◆ WHAT YOU NEED TO DO ◆
Once you find the line with "phenomenal and it" in the entries below, return exactly every line from it through the line with "Human Resources Management".

(Beginning of DATA FOR THIS EXERCISE)

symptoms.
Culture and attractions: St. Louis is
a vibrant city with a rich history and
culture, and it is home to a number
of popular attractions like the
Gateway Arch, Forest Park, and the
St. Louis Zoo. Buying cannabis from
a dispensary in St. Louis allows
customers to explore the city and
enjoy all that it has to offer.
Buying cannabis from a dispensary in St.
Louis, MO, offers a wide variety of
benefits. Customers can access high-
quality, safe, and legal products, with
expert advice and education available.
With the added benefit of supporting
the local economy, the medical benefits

(End of DATA FOR THIS EXERCISE)
(Beginning of DATA FOR THIS EXERCISE)

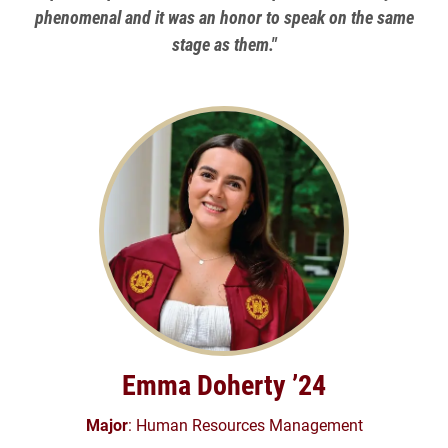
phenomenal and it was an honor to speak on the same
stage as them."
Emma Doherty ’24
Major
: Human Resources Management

(End of DATA FOR THIS EXERCISE)
(Beginning of DATA FOR THIS EXERCISE)

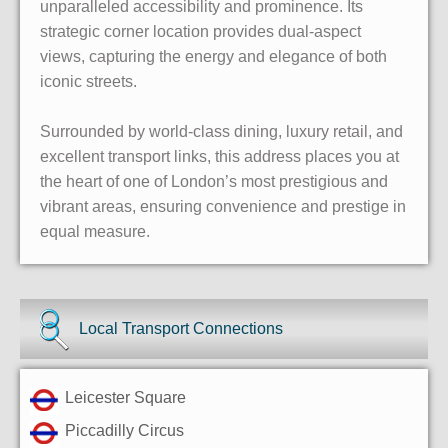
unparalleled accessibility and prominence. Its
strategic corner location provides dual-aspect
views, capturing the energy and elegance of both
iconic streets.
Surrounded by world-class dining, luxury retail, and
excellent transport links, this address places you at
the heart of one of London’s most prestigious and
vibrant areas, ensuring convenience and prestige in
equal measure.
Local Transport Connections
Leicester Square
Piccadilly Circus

(End of DATA FOR THIS EXERCISE)

◆ RESPONSE ◆
phenomenal and it was an honor to speak on the same
stage as them."
Emma Doherty ’24
Major
: Human Resources Management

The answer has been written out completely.